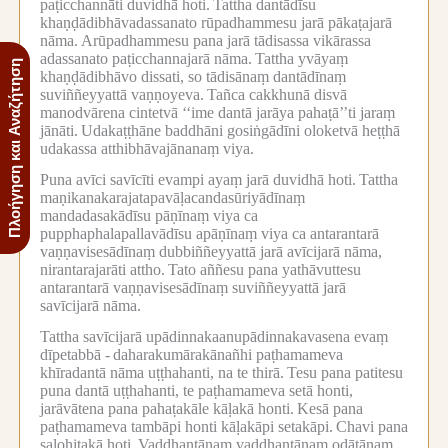
paṭicchannāti duvidhā hoti.
Tattha dantādīsu
khaṇḍādibhāvadassanato rūpadhammesu jarā pākaṭajarā
nāma.
Arūpadhammesu pana jarā tādisassa vikārassa
adassanato paṭicchannajarā nāma.
Tattha yvāyaṃ
Πλοήγηση και Αναζήτηση
khaṇḍādibhāvo dissati, so tādisānaṃ dantādīnaṃ
suviññeyyattā vaṇṇoyeva.
Tañca cakkhunā disvā
manodvārena cintetvā ‘‘ime dantā jarāya pahaṭā’’ti jaraṃ
jānāti.
Udakaṭṭhāne baddhāni gosiṅgādīni oloketvā heṭṭhā
udakassa atthibhāvajānanaṃ viya.
Puna avīci savīcīti evampi ayaṃ jarā duvidhā hoti.
Tattha
maṇikanakarajatapavāḷacandasūriyādīnaṃ
mandadasakādīsu pāṇīnaṃ viya ca
pupphaphalapallavādīsu apāṇīnaṃ viya ca antarantarā
vaṇṇavisesādīnaṃ dubbiññeyyattā jarā avīcijarā nāma,
nirantarajarāti attho.
Tato aññesu pana yathāvuttesu
antarantarā vaṇṇavisesādīnaṃ suviññeyyattā jarā
savīcijarā nāma.
Tattha savīcijarā upādinnakaanupādinnakavasena evaṃ
dīpetabbā -
daharakumārakānañhi paṭhamameva
khīradantā nāma uṭṭhahanti, na te thirā.
Tesu pana patitesu
puna dantā uṭṭhahanti, te paṭhamameva setā honti,
jarāvātena pana pahaṭakāle kāḷakā honti.
Kesā pana
paṭhamameva tambāpi honti kāḷakāpi setakāpi.
Chavi pana
salohitakā hoti.
Vaḍḍhantānaṃ vaḍḍhantānaṃ odātānaṃ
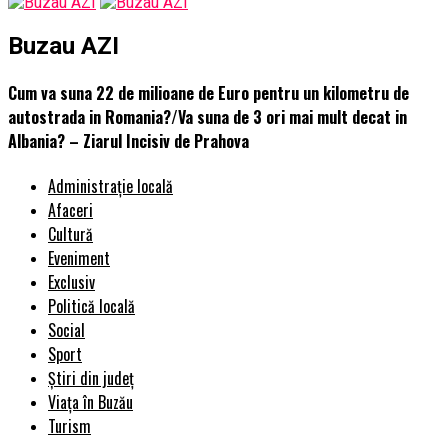
Buzau AZI
Cum va suna 22 de milioane de Euro pentru un kilometru de
autostrada in Romania?/Va suna de 3 ori mai mult decat in
Albania? – Ziarul Incisiv de Prahova
Administrație locală
Afaceri
Cultură
Eveniment
Exclusiv
Politică locală
Social
Sport
Știri din județ
Viața în Buzău
Turism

* [Activity]: Going through the entries above, count the lines with the word "paṭhamameva". Give only the result.

* [Response to the task]: 3